Par une chaleur tropicale, Nikki Chooi assure

Ravel et Tchaïkovski en défaut d’imagination, Kenji maîtrisé et puissant.

Martine D. Mergeay
Par une chaleur tropicale, Nikki Chooi assure
©Bruno Vessié

Après la tempête levée par Marc Bouchkov, l’arrivée de Nikki Chooi, 23 ans, signe le retour à des rivages plus paisibles. Avec Thomas Hoppe au piano, le jeune Canadien joue la sonate de Ravel, une œuvre délicate et allusive, dont les débuts sont ici feutrés, prudents avant que les premières envolées de l’allegro installent le contact : on retrouve les sonorités chaudes et lumineuses découvertes lors des premières épreuves, inscrites dans une technique digne du Curtis Institute...

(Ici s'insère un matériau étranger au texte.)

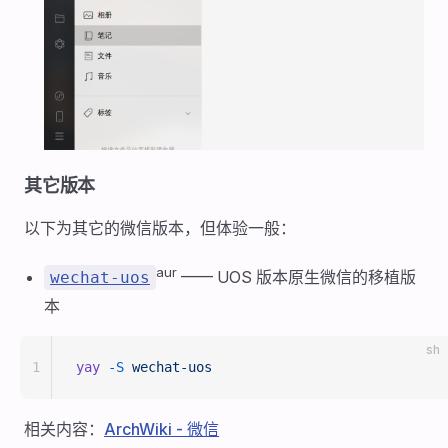
其它版本
以下为其它的微信版本，但体验一般：
aur
—— UOS 版本原生微信的移植版
wechat-uos
本
sh
1
yay
 -S
 wechat-uos
相关内容：
ArchWiki - 微信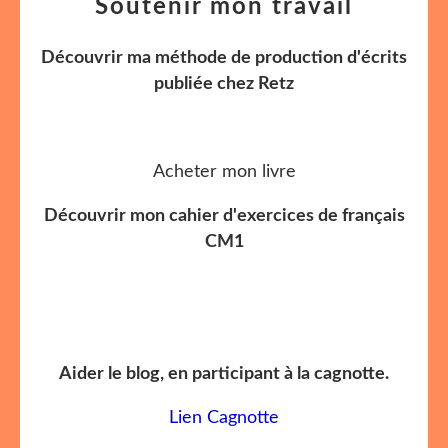
Soutenir mon travail
Découvrir ma méthode de production d'écrits
publiée chez Retz
Acheter mon livre
Découvrir mon cahier d'exercices de français
CM1
Aider le blog, en participant à la cagnotte.
Lien Cagnotte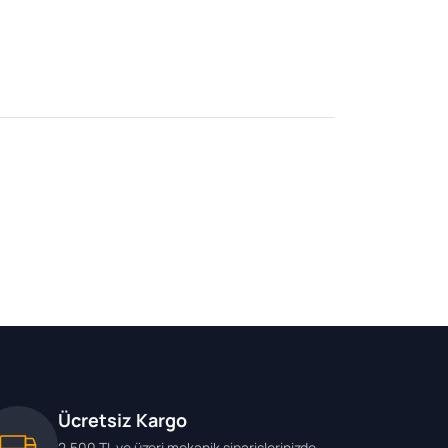
Ücretsiz Kargo
2.500 TL ve üzeri mekanik siparişlerinizde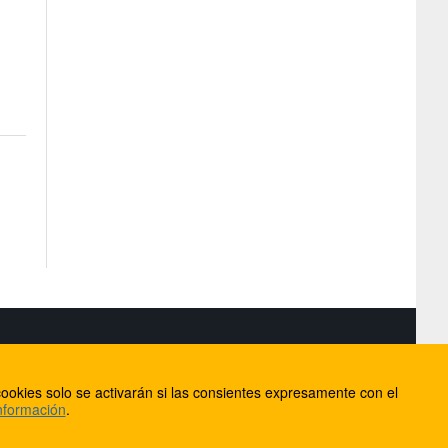
S
ookies solo se activarán si las consientes expresamente con el
lorca
nformación
.
ios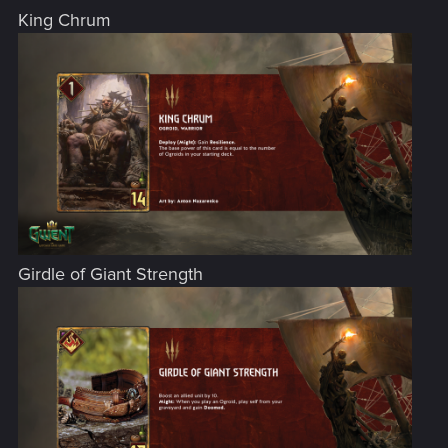
King Chrum
Girdle of Giant Strength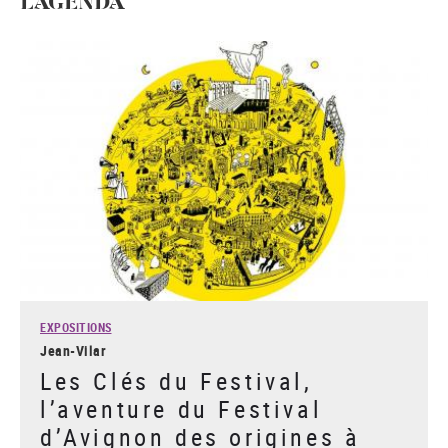
L'AGENDA
EXPOSITIONS
Jean-Vilar
Les Clés du Festival,
l’aventure du Festival
d’Avignon des origines à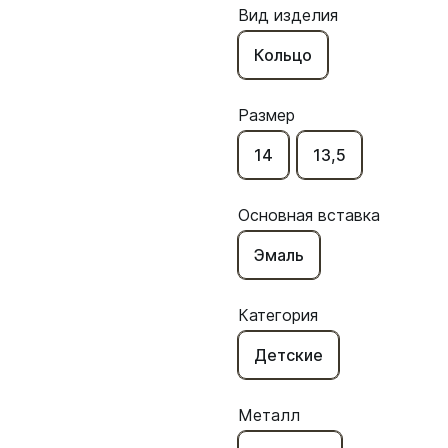
Вид изделия
Кольцо
Размер
14
13,5
Основная вставка
Эмаль
Категория
Детские
Металл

Si les deux premiers mouvements en restent au stade de l’élégance un peu froide (mais ce Blues, comment le réussir ?), le Perpetuum mobile décolle avec panache, confirmant l’excellent niveau du musicien mais sans émoi, sans griserie, sans folie.

Pour la deuxième fois ce soir, le veston disparaît pour le concerto imposé de Sakai Kenji, (signe de l’effort athlétique demandé au soliste ou avertissement qu’on a oublié de lancer la clim ?). Nikki Chooi s’y révèle beaucoup plus à l’aise que dans Ravel, détendu, assuré, parvenant à soutenir sa partie de bout, principalement sur le plan sonore, révélant par là une étonnante puissance, déployée comme sans effort...

On sera plus réservé sur l’imagination musicale du musicien et sa capacité à se mettre en phase avec l’orchestre. Avec le concerto de Tchaïkovski, pièce maîtresse d’un concert relativement court par ailleurs, Nikki Chooi évolue en territoire connu, d’autant qu’il a l’expérience des concerts avec orchestre : son approche est solide, maîtrisée et musicale à défaut d’être très personnelle.

Si le mouvement compte d’inévitables scories entraînées par la pression, la cadence – brillante et quasi irréprochable – renoue avec le meilleur du violoniste et ouvre même, après retour de l’orchestre, sur d’heureuses trouvailles, une montée de la tension et un progressif épanouissement de l’engagement musical.

Tendance poursuivie dans la canzonetta, où le musicien offre un chant magnifique et simple, source d’inspiration dans les échanges avec les bois et conduisant en douceur à la brusque explosion du finale.

Ce dernier poussera le jeune homme dans ses derniers retranchements : au prix de quelques fautes vénielles, il gardera le cap (et le tempo) après un départ pris sur les chapeaux de roue mais, en définitive comme dans Ravel, sans atteindre à l’euphorie intimement associée à cette partition de légende.